Möglicherweise hat in Haguenau vorher schon eine kleine Burg existiert, die um 1030 von dem elsässischen Grafen Hugo IV. von Egisheim erbaut worden war. Einem Testament aus dem 15. Jahrhundert zu Folge soll dort eine Burgkapelle existiert haben, die von Papst Leo IX. geweiht worden sei. Dieser später heiliggesprochene deutsche Papst war Bruno von Egisheim, ein Sohn von Graf Hugo IV.

Teile des nördlichen Elsass mit seinem großen Wald- und Jagdgebiet namens Heiliger Forst (franz. Forêt de Haguenau), gehörten durch die Heirat von Friedrich von Büren mit Hildegard, der Tochter des Grafen Gerhard III. von Egisheim (ein Sohn des genannten Hugo IV.) als deren Mitgift bereits seit Mitte des 11. Jahrhunderts zum Kernland der Familie, die später Staufer genannt wurden.

Deren Sohn war der spätere Friedrich I. Herzog von Schwaben, der Agnes von Waiblingen, die Tochter von Kaiser Heinrich IV. heiratete und die namensgebende Burg auf dem Hohenstaufen erbaute. Die Mitgift von Agnes von Waiblingen brachte weitere Teile des Elsass in den Besitz der Staufer.
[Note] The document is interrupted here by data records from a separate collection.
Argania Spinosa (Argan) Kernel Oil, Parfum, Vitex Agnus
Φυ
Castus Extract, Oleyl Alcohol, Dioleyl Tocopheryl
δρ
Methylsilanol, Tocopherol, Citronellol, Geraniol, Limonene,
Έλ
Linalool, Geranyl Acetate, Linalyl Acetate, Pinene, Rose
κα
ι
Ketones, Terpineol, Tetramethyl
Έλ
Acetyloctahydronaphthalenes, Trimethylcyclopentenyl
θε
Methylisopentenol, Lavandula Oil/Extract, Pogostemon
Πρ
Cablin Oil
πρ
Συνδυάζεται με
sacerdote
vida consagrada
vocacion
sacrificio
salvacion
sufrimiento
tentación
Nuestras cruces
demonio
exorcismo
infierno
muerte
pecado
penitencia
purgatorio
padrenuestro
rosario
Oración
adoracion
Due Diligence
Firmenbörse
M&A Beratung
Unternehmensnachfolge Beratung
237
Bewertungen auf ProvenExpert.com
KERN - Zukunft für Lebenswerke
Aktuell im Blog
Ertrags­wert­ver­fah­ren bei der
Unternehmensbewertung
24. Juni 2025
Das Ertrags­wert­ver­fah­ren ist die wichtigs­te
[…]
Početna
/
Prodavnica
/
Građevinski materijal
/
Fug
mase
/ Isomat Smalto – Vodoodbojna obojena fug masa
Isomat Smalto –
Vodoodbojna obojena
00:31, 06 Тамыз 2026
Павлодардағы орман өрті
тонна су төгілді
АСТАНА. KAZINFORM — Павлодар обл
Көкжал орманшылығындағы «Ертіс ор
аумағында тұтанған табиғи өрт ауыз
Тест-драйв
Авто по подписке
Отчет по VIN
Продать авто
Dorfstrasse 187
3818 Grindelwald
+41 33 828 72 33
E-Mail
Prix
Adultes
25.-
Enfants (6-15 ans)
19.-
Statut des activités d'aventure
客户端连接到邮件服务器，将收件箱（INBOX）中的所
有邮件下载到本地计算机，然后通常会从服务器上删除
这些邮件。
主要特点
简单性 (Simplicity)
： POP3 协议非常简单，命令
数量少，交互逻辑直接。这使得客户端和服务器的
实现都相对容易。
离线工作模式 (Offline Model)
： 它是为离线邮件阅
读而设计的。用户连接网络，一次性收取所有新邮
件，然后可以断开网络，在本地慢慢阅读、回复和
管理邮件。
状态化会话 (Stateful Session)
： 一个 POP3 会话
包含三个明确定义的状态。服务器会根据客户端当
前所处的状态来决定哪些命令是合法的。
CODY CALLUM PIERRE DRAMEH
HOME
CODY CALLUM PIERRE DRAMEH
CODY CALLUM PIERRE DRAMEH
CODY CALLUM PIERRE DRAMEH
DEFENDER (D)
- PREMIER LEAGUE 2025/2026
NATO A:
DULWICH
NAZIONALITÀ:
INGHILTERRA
Die heutige Stadtpfarrkirche St. Georg (frz. Église Saint-Georges, Abbildung weiter unten) steht auf den Fundamenten eines Vorgängerbaus, den Friedrich II. im Jahre 1143 gestiftet hat. Diese Kirche deutet darauf hin, dass die Siedlung zu diesem Zeitpunkt bereits eine gewisse Größe erreicht haben muss. Zwanzig Jahre später verlieh Barbarossa, wie bereits gesagt, im Jahr 1164 Haguenau das Stadtrecht. Die ursprüngliche Kirche wurde um 1200 durch eine neue, flachgedeckte Säulenbasilika ersetzt, die von 1250 bis 1283 zu dem heute noch existierenden gotischen Bauwerk umgebaut wurde.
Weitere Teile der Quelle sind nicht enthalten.